Data extracted from a collection:
● ● ●
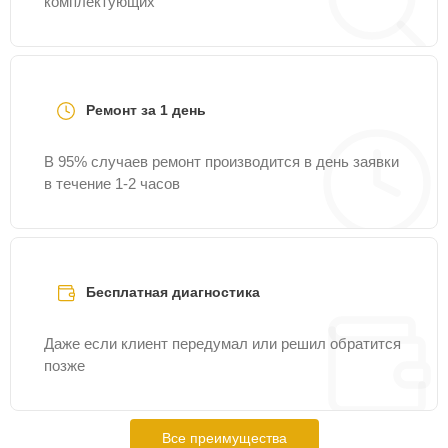
комплектующих
Ремонт за 1 день
В 95% случаев ремонт производится в день заявки
в течение 1-2 часов
Бесплатная диагностика
Даже если клиент передумал или решил обратится
позже
Все преимущества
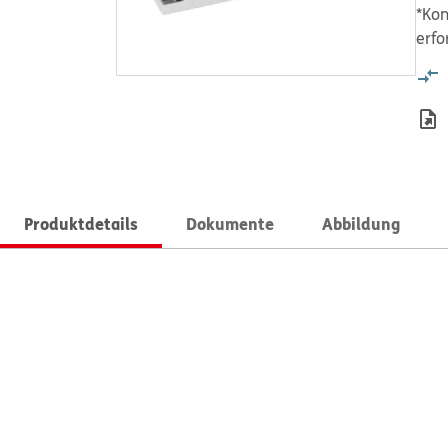
*Kon
erfo
Produktdetails
Dokumente
Abbildung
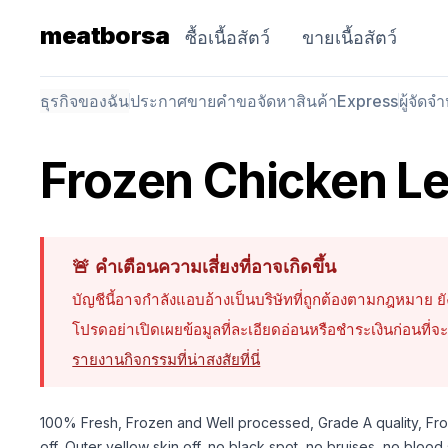
meatborsa
ซื้อเนื้อสัตว์
ขายเนื้อสัตว์
ธุรกิจของฉัน
ประกาศขาย
คำขอจัดหาสินค้า
Express
ผู้จัดจ
Frozen Chicken Le
🚨
คำเตือนความเสี่ยงที่อาจเกิดขึ้น
บัญชีนี้อาจกำลังแอบอ้างเป็นบริษัทที่ถูกต้องตามกฎหมาย
โปรดอย่าเปิดเผยข้อมูลที่ละเอียดอ่อนหรือชำระเงินก่อนที
รายงานกิจกรรมที่น่าสงสัยที่นี่
100% Fresh, Frozen and Well processed, Grade A quality, Fro
off, Outer yellow skin off, no black spot, no bruises, no blo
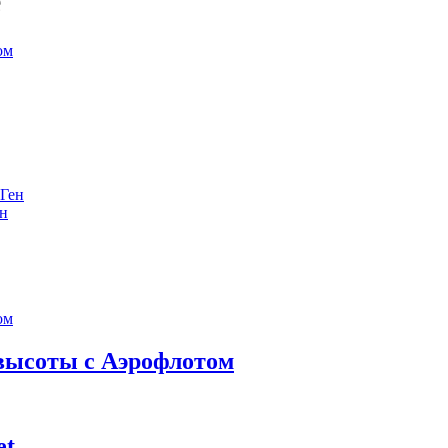
е
ен
 высоты с Аэрофлотом
et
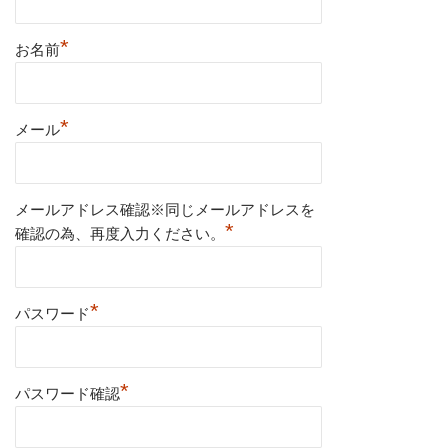
*
お名前
*
メール
メールアドレス確認※同じメールアドレスを
*
確認の為、再度入力ください。
*
パスワード
*
パスワード確認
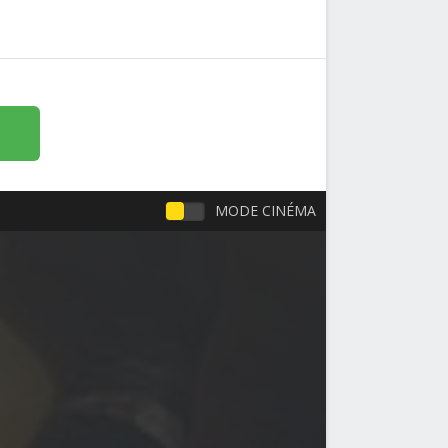
MODE CINÉMA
● ● ●
◆ Task details:
Return the lines exactly, from the one containing "высоты с Аэрофлотом" through the last line above, including both ends and excluding every picture.

◆ Task response:
 высоты с Аэрофлотом
et
*
お名前
*
メール
メールアドレス確認※同じメールアドレスを
*
確認の為、再度入力ください。
*
パスワード
*
パスワード確認
MODE CINÉMA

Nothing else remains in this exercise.